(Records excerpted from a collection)

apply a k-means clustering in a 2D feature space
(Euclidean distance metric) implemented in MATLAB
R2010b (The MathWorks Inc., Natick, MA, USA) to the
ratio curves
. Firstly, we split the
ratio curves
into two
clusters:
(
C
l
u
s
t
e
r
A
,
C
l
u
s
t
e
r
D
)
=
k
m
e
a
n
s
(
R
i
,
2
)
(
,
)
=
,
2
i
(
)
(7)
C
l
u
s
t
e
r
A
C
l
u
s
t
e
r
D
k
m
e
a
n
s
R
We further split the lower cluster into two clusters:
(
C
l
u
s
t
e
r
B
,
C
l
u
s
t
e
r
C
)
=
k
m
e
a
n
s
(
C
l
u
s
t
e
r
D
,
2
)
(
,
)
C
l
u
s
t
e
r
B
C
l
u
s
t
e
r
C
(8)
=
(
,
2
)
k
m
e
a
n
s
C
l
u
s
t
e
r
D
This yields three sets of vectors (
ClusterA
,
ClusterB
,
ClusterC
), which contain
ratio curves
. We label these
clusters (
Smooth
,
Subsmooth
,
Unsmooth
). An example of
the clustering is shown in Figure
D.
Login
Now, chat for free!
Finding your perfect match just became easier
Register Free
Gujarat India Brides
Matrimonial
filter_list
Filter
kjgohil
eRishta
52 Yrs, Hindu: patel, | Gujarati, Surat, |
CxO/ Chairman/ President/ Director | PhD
* * *
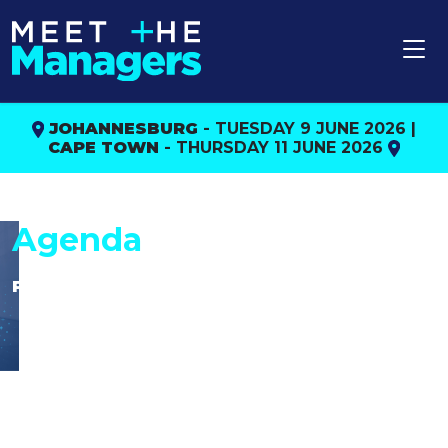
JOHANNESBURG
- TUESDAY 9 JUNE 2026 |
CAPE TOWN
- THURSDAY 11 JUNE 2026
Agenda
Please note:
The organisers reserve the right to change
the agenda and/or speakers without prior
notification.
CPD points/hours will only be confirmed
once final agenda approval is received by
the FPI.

> Task instructions
Using the records above, count every line that includes the word "JUNE", and state the number only.

> Output below
2